*** Dataset excerpts ***

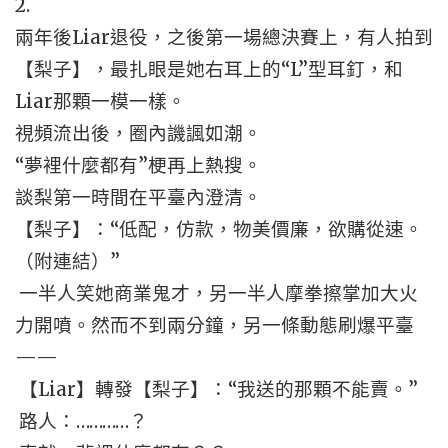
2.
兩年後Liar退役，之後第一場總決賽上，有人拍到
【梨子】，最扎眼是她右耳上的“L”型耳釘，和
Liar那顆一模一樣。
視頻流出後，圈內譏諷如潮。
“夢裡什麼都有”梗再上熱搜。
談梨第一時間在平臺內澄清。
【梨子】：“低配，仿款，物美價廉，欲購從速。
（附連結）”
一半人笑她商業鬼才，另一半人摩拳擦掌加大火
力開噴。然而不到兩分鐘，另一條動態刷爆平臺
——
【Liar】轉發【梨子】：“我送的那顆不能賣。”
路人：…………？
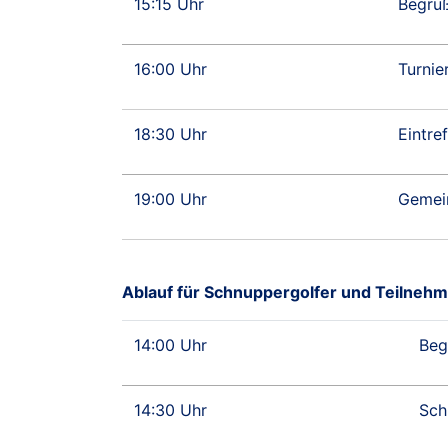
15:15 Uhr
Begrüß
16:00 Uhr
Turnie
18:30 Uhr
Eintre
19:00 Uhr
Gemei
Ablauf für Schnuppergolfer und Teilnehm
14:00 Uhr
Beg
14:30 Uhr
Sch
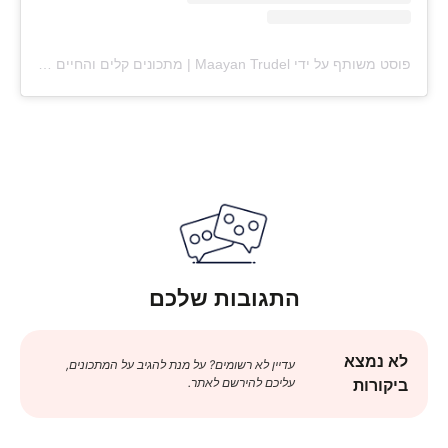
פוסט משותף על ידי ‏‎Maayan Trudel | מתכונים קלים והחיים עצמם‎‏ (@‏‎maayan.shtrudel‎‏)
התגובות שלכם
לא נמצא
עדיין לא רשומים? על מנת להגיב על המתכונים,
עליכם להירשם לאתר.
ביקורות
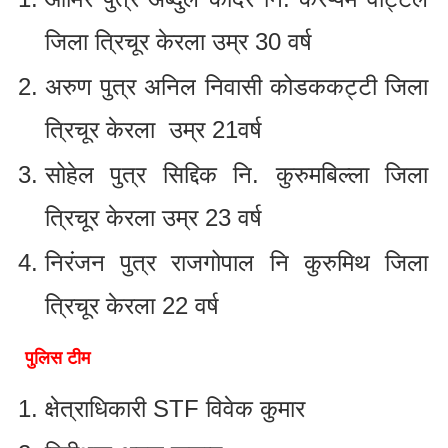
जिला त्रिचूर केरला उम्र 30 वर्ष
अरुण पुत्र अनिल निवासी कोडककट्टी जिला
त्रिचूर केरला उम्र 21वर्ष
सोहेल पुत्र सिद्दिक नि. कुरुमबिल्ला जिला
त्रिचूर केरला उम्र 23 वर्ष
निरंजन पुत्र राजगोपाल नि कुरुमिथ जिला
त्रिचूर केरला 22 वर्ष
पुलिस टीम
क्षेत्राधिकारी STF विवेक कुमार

*** End of Dataset excerpts ***
*** Dataset excerpts ***

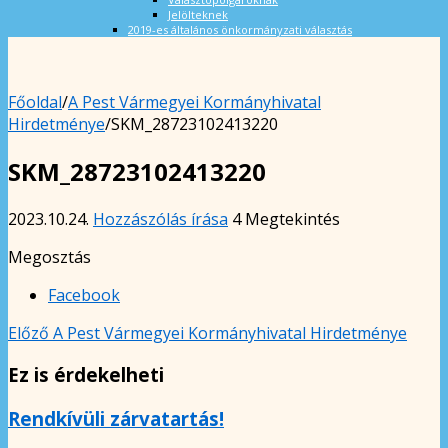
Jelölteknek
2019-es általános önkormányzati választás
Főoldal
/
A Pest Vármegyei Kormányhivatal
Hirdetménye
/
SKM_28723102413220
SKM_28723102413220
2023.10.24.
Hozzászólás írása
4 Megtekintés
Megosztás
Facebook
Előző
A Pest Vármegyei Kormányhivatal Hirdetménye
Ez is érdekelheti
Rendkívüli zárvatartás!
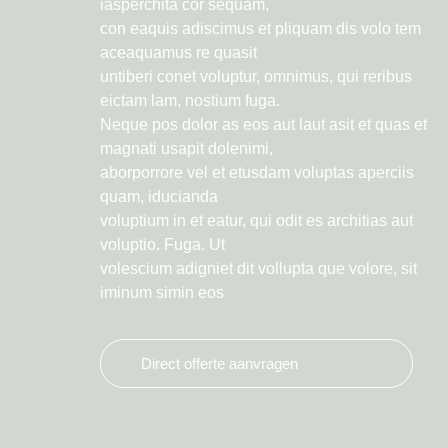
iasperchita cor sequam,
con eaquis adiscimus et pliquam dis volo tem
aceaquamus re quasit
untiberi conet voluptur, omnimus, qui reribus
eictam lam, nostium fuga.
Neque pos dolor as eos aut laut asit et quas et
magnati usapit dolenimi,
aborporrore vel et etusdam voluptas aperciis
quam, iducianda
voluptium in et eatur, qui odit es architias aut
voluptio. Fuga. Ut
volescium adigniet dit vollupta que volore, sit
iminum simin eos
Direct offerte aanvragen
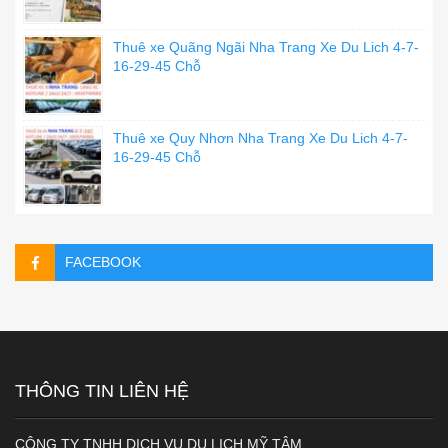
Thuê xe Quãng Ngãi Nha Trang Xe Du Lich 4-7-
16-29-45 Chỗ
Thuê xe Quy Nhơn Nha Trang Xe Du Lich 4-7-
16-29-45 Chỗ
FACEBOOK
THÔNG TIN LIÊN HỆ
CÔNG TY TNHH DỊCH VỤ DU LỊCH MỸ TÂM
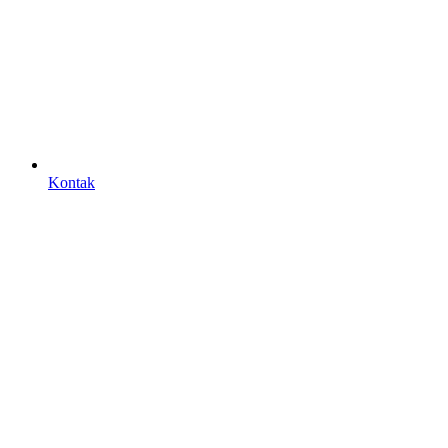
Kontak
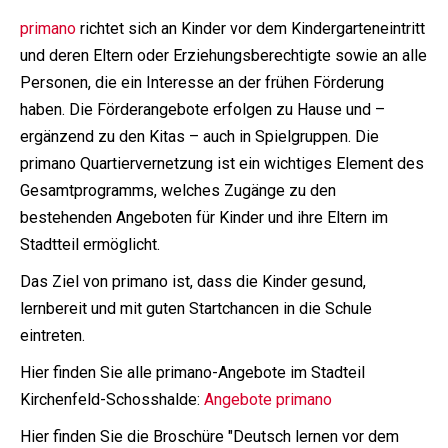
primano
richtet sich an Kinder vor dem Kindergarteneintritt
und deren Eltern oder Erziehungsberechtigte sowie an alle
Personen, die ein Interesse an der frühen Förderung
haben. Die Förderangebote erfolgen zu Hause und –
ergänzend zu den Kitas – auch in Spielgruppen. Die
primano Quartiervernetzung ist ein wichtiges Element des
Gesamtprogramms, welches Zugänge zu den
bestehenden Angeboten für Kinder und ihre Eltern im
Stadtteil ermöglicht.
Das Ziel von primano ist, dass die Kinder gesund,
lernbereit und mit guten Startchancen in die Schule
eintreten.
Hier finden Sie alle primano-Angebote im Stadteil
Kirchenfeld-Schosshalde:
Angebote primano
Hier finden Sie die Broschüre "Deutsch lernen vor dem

*** End of Dataset excerpts ***

→ **Exercise aim**
Copy out the lines above that hold the string "alle".

→ **Exercise response**
und deren Eltern oder Erziehungsberechtigte sowie an alle
Hier finden Sie alle primano-Angebote im Stadteil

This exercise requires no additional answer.